C'est une ceuvre que j'ai beaucoup étudiée et dont j'ai dirigé plusieurs extraits lors du centenaire Korngold à Vienne en 1997. Ce qui me fascine le plus en elle, c'est son sujet. Songez qu'en 1916, au moment où il commence à composer sa partition, Korngold est sans doute encore vierge. Il vient pourtant d'écrire Violanta, opéra d'un érotisme brûlant, et voilà qu'il jette son dévolu sur un argument où le plaisir charnel s'oppose violemment à une passion nécrophile. Qu'ont en commun les sujets lyriques (et même certains films - je pense à Between Two Worlds, qui raconte le voyage métaphorique de plusieurs êtres humains entre la vie et la mort) mis en musique par Korngold? Ils nous disent que rien n'est univoque, ils évitent de dépeindre la réalité en noir et blanc, ils affectionnent le chiaroscuro. il faudra un jour qu'un chercheur se penche sur les raisons qui ont conduit Korngold à choisir des sujets aussi ambivalents. Je me demande si cela n'a pas un rapport avec son enfance, avec les contes tchèques qu'ont pu lui raconter sa mère et sa grand-mère à Brno. Cela expliquerait peut-être sa fascination pour ce monde aux ombres post-tristanesques.
Comment expliquer le regain d'intérêt que suscite ce répertoire aujourd'hui?
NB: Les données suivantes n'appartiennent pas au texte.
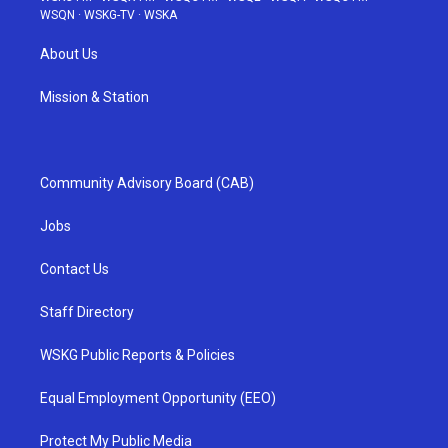
WSQN
·
WSKG-TV
·
WSKA
About Us
Mission & Station
Community Advisory Board (CAB)
Jobs
Contact Us
Staff Directory
WSKG Public Reports & Policies
Equal Employment Opportunity (EEO)
Protect My Public Media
Il y a une ironie de l'histoire. Le principal reproche que l'on adressait aux musiciens juifs (Wagner le premier), c'était de n'être bons qu'à imiter les autres compositeurs - Korngold lui-même fut victime de ce cliché. Or, rendez-vous compte que ce sont des musiciens juifs, des Steiner, des Waxman et des Korngold, qui ont importé en Amérique l'héritage de Wagner, dont ils ont fait le fondement de la musique de film! Aujourd'hui, soit deux générations plus tard, on ne considère plus les artistes selon leur appartenance ethnique ou leur nationalité: la musique est mondialisée. Aujourd'hui, les étiquettes n'importent plus autant que par le passé. Les esprits se sont ouverts.